WORK TASK: Print each entry precisely; exclude the pictures.

Transcribed page contents:
_ _ _

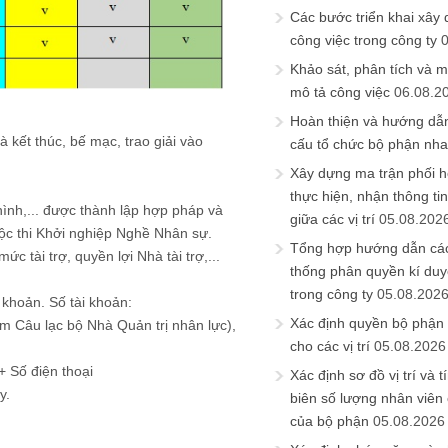
Các bước triển khai xây
công việc trong công ty
Khảo sát, phân tích và m
mô tả công việc
06.08.2
Hoàn thiện và hướng dẫ
 kết thúc, bế mạc, trao giải vào
cấu tổ chức bộ phận nh
Xây dựng ma trận phối h
thực hiện, nhận thông t
hình,... được thành lập hợp pháp và
giữa các vị trí
05.08.202
uộc thi Khởi nghiệp Nghề Nhân sự.
Tổng hợp hướng dẫn cá
mức tài trợ, quyền lợi Nhà tài trợ,...
thống phân quyền kí duyệ
trong công ty
05.08.202
 khoản. Số tài khoản:
Xác định quyền bộ phận
m Câu lạc bộ Nhà Quản trị nhân lực),
cho các vị trí
05.08.2026
+ Số điện thoại
Xác định sơ đồ vị trí và t
y.
biên số lượng nhân viên c
của bộ phận
05.08.2026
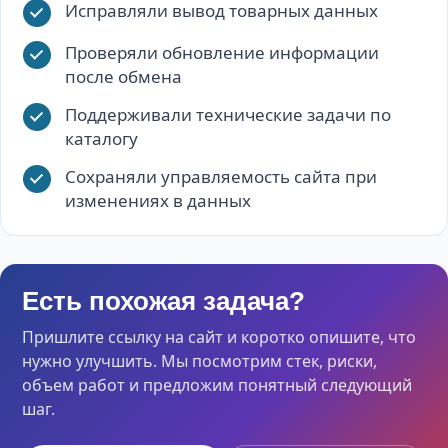
Исправляли вывод товарных данных
Проверяли обновление информации
после обмена
Поддерживали технические задачи по
каталогу
Сохраняли управляемость сайта при
изменениях в данных
Есть похожая задача?
Пришлите ссылку на сайт и коротко опишите, что
нужно улучшить. Мы посмотрим стек, риски,
объем работ и предложим понятный следующий
шаг.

_ _ _

EXERCISE SOLUTION:
Các bước triển khai xây
công việc trong công ty
Khảo sát, phân tích và m
mô tả công việc
06.08.2
Hoàn thiện và hướng dẫ
 kết thúc, bế mạc, trao giải vào
cấu tổ chức bộ phận nh
Xây dựng ma trận phối h
thực hiện, nhận thông t
hình,... được thành lập hợp pháp và
giữa các vị trí
05.08.202
uộc thi Khởi nghiệp Nghề Nhân sự.
Tổng hợp hướng dẫn cá
mức tài trợ, quyền lợi Nhà tài trợ,...
thống phân quyền kí duyệ
trong công ty
05.08.202
 khoản. Số tài khoản:
Xác định quyền bộ phận
m Câu lạc bộ Nhà Quản trị nhân lực),
cho các vị trí
05.08.2026
+ Số điện thoại
Xác định sơ đồ vị trí và t
y.
biên số lượng nhân viên c
của bộ phận
05.08.2026
Исправляли вывод товарных данных
Проверяли обновление информации
после обмена
Поддерживали технические задачи по
каталогу
Сохраняли управляемость сайта при
изменениях в данных
Есть похожая задача?
Пришлите ссылку на сайт и коротко опишите, что
нужно улучшить. Мы посмотрим стек, риски,
объем работ и предложим понятный следующий
шаг.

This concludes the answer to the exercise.